Single by Barbara Mandrell

from the album This Time I Almost Made It
- B-side: "Son-of-a-Gun"
- Released: May 13, 1974
- Recorded: April 9, 1974
- Studio: Columbia Studio
- Genre: Countrypolitan; soul;
- Length: 2:16
- Label: Columbia
- Songwriter(s): Billy Sherrill
- Producer(s): Billy Sherrill

Barbara Mandrell singles chronology
| "The Midnight Oil" (1973) | "This Time I Almost Made It" (1974) | "Wonder When My Baby's Coming Home" (1974) |

= This Time I Almost Made It (song) =

"This Time I Almost Made It" is a song written by Billy Sherrill, and recorded by American country music artist Barbara Mandrell. It was released in May 1974 as the first single and title track from the album This Time I Almost Made It. It was one of Mandrell's early single releases in her career and among her first to reached the top 20 on the American country songs chart.

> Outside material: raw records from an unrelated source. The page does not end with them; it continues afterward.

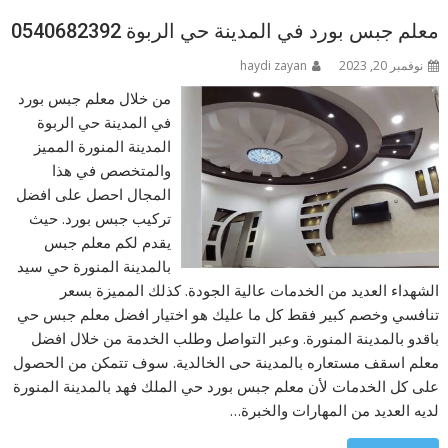
معلم جبس بورد في المدينة حي الربوة 0540682392
نوفمبر 20, 2023
haydi zayan
من خلال معلم جبس بورد
في المدينة حي الربوة
المدينة المنورة المميز
والمتخصص في هذا
المجال احصل على افضل
تركيب جبس بورد. حيث
يقدم لكم معلم جبس
بالمدينة المنورة حي سيد
الشهداء العديد من الخدمات عالية الجودة. كذلك المميزة بسعر
تنافسي وخصم كبير فقط كل ما عليك هو اختيار افضل معلم جبس حي
باقدو بالمدينة المنورة. وعبر التواصل وطلب الخدمة من خلال افضل
معلم اسقف مستعاره بالمدينة حى الخالدية. سوف تتمكن من الحصول
على كل الخدمات لأن معلم جبس بورد حي الملك فهد بالمدينة المنورة
لديه العديد من المهارات والخبرة…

Tammy Wynette also recorded a version on her 1974 Columbia release Woman to Woman

==Background and recording==
Barbara Mandrell made her first major records for the Columbia label in the early 1970s. Her Columbia recordings cut with producer Billy Sherrill combined country with soul music together. Among these songs was Sherrill's self-penned "This Time I Almost Made It". Sherrill also served as the song's producer. It was recorded at the Columbia Recording Studio, located in Nashville, Tennessee. The session took place on April 9, 1974. On the same recording session, Mandrell also cut "Son-of-a-Gun".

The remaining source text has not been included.